**Exercise:**
Please repeat the records beneath this task exactly as they appear, but skip the images.

Collected data
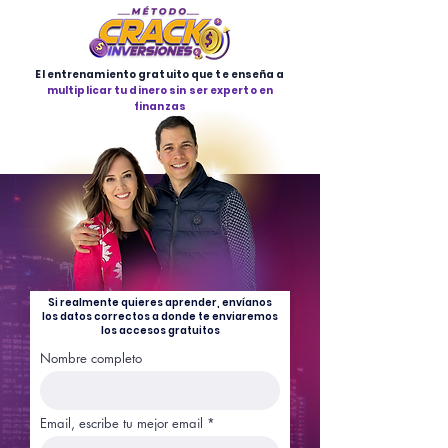
El entrenamiento gratuito que te enseña a
multiplicar tu dinero sin ser experto en
finanzas
Si realmente quieres aprender, envíanos
los datos correctos a donde te enviaremos
los accesos gratuitos
Nombre completo
Email, escribe tu mejor email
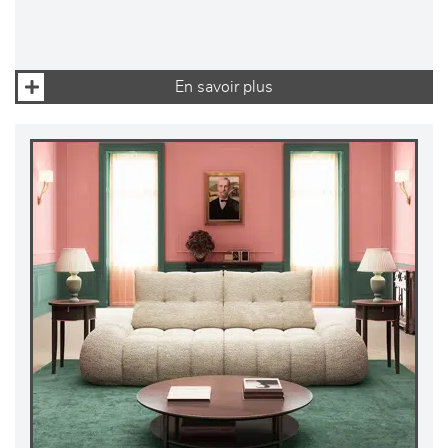
En savoir plus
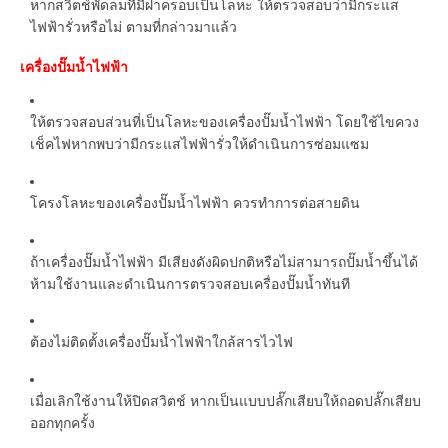
หากสวิตช์พัดลมที่มีฝาครอบเป็นโลหะ ให้ตรวจสอบว่ามีกระแส
ไฟฟ้ารั่วหรือไม่ ตามที่กล่าวมาแล้ว
เครื่องปั๊มน้ำไฟฟ้า
ให้ตรวจสอบส่วนที่เป็นโลหะของเครื่องปั๊มน้ำไฟฟ้า โดยใช้ไขควง
เช็คไฟหากพบว่ามีกระแสไฟฟ้ารั่วให้ดำเนินการซ่อมแซม
โครงโลหะของเครื่องปั๊มน้ำไฟฟ้า ควรทำการต่อสายดิน
ถ้าเครื่องปั๊มน้ำไฟฟ้า มีเสียงดังผิดปกติหรือไม่สามารถปั๊มน้ำขึ้นได้
ห้ามใช้งานและดำเนินการตรวจสอบเครื่องปั๊มน้ำทันที
ต้องไม่ติดตั้งเครื่องปั๊มน้ำไฟฟ้าใกล้สารไวไฟ
เมื่อเลิกใช้งานให้ปิดสวิตช์ หากเป็นแบบปลั๊กเสียบให้ถอดปลั๊กเสียบ
ออกทุกครั้ง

**Output for this exercise:**
El entrenamiento gratuito que te enseña a
multiplicar tu dinero sin ser experto en
finanzas
Si realmente quieres aprender, envíanos
los datos correctos a donde te enviaremos
los accesos gratuitos
Nombre completo
Email, escribe tu mejor email
En savoir plus
หากสวิตช์พัดลมที่มีฝาครอบเป็นโลหะ ให้ตรวจสอบว่ามีกระแส
ไฟฟ้ารั่วหรือไม่ ตามที่กล่าวมาแล้ว
เครื่องปั๊มน้ำไฟฟ้า
ให้ตรวจสอบส่วนที่เป็นโลหะของเครื่องปั๊มน้ำไฟฟ้า โดยใช้ไขควง
เช็คไฟหากพบว่ามีกระแสไฟฟ้ารั่วให้ดำเนินการซ่อมแซม
โครงโลหะของเครื่องปั๊มน้ำไฟฟ้า ควรทำการต่อสายดิน
ถ้าเครื่องปั๊มน้ำไฟฟ้า มีเสียงดังผิดปกติหรือไม่สามารถปั๊มน้ำขึ้นได้
ห้ามใช้งานและดำเนินการตรวจสอบเครื่องปั๊มน้ำทันที
ต้องไม่ติดตั้งเครื่องปั๊มน้ำไฟฟ้าใกล้สารไวไฟ
เมื่อเลิกใช้งานให้ปิดสวิตช์ หากเป็นแบบปลั๊กเสียบให้ถอดปลั๊กเสียบ
ออกทุกครั้ง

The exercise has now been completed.